INSTRUCTIONS TO FOLLOW
Look for the line containing "plantaardige en dierlijke materialen." in the entries below, then print that line and all that follow it exactly.

(Extracted page text data)
******

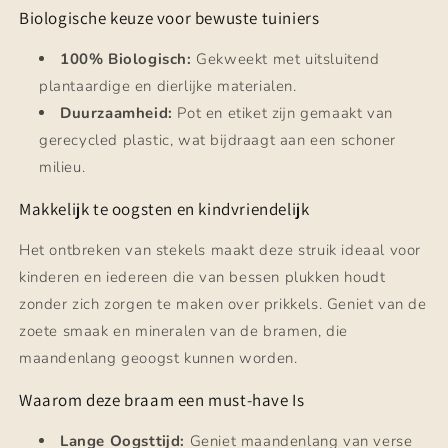
Biologische keuze voor bewuste tuiniers
100% Biologisch:
Gekweekt met uitsluitend
plantaardige en dierlijke materialen.
Duurzaamheid:
Pot en etiket zijn gemaakt van
gerecycled plastic, wat bijdraagt aan een schoner
milieu.
Makkelijk te oogsten en kindvriendelijk
Het ontbreken van stekels maakt deze struik ideaal voor
kinderen en iedereen die van bessen plukken houdt
zonder zich zorgen te maken over prikkels. Geniet van de
zoete smaak en mineralen van de bramen, die
maandenlang geoogst kunnen worden.
Waarom deze braam een must-have Is
Lange Oogsttijd:
Geniet maandenlang van verse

******

TASK SOLUTION
plantaardige en dierlijke materialen.
Duurzaamheid:
Pot en etiket zijn gemaakt van
gerecycled plastic, wat bijdraagt aan een schoner
milieu.
Makkelijk te oogsten en kindvriendelijk
Het ontbreken van stekels maakt deze struik ideaal voor
kinderen en iedereen die van bessen plukken houdt
zonder zich zorgen te maken over prikkels. Geniet van de
zoete smaak en mineralen van de bramen, die
maandenlang geoogst kunnen worden.
Waarom deze braam een must-have Is
Lange Oogsttijd:
Geniet maandenlang van verse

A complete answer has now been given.